▶ Data excerpts
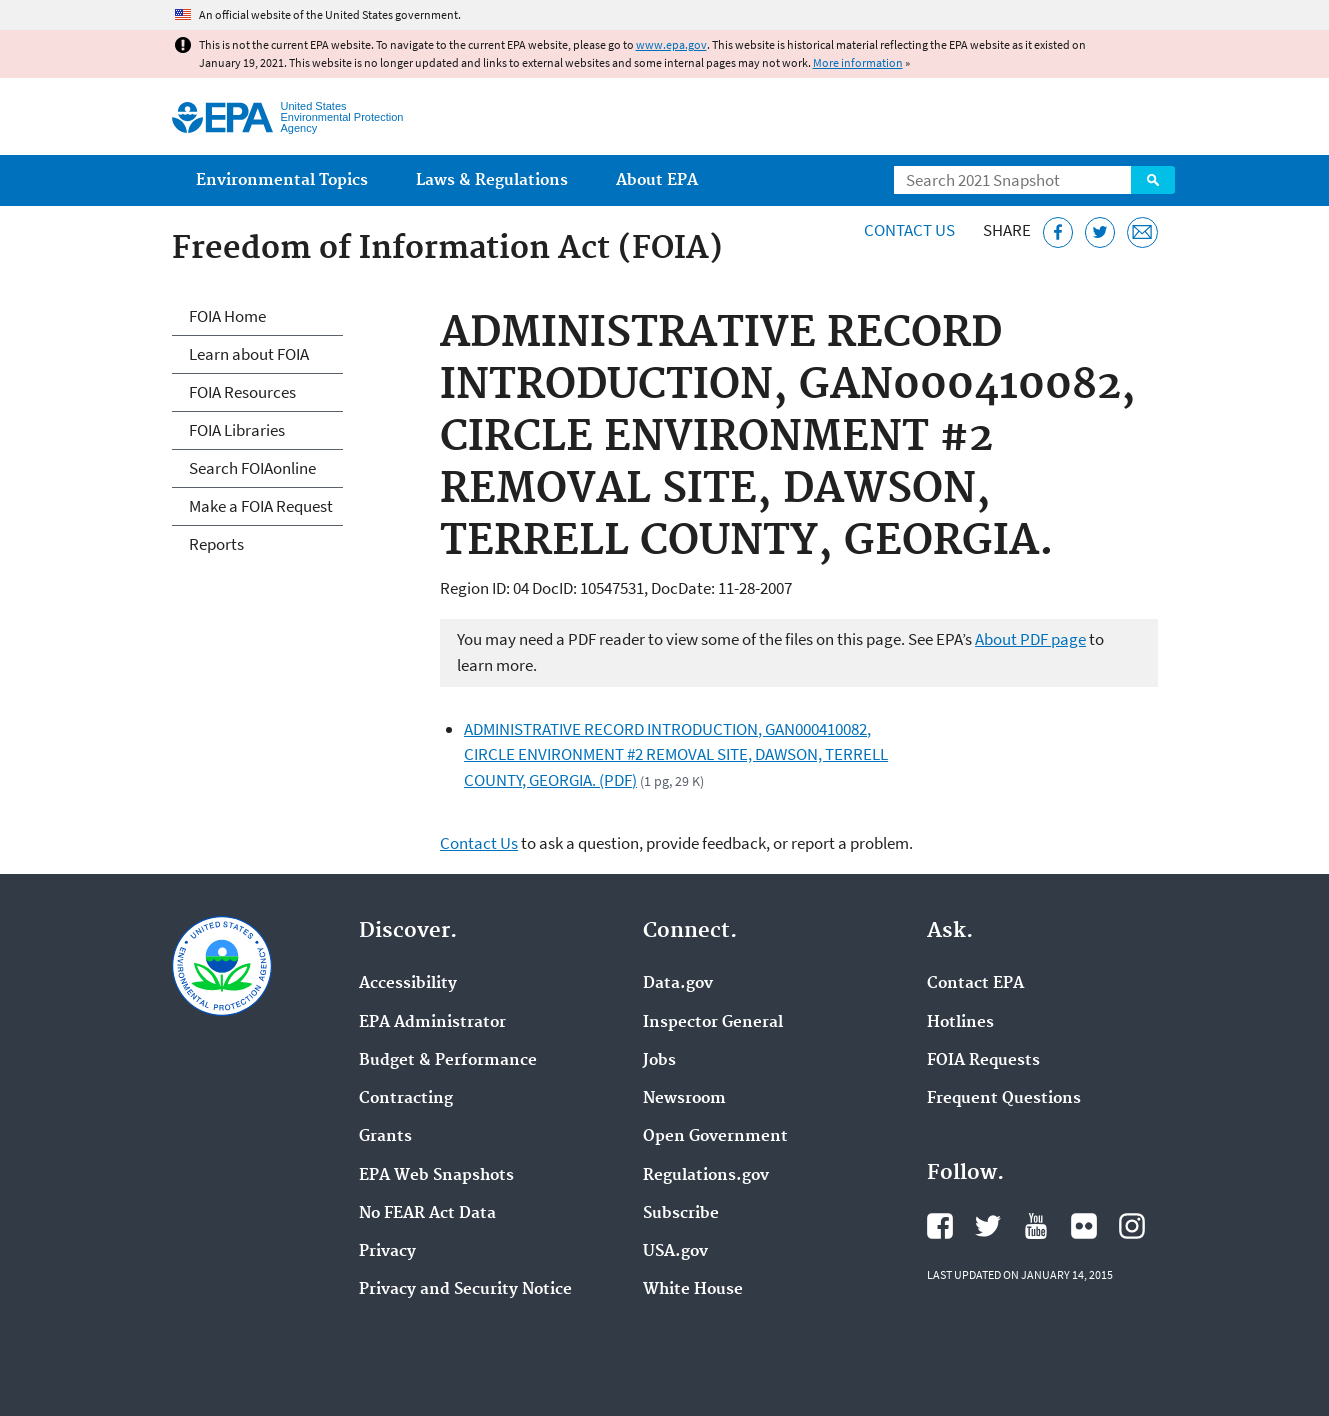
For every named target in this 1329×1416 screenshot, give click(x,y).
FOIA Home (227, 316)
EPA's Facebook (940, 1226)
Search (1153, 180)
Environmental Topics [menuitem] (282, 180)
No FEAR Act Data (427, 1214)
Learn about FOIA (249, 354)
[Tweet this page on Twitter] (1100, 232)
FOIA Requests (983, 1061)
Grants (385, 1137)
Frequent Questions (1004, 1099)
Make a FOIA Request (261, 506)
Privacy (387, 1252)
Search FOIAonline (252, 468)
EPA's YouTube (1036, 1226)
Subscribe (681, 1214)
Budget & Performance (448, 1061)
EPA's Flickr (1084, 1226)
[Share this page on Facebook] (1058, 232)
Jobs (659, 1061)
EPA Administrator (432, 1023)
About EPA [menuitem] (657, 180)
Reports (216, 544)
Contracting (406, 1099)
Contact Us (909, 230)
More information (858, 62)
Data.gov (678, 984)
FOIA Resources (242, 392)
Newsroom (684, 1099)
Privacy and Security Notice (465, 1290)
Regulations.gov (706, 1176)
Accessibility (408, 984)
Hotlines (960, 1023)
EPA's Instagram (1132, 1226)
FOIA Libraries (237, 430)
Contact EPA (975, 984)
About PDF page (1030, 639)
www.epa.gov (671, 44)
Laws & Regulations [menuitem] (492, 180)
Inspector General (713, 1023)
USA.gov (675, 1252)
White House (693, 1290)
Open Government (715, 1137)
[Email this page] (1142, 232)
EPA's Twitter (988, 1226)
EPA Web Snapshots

▶ Task details
Filter the listing so that only lines holding the word "Privacy" remain, and copy those lines.

▶ Solution to this exercise
Privacy (387, 1252)
Privacy and Security Notice (465, 1290)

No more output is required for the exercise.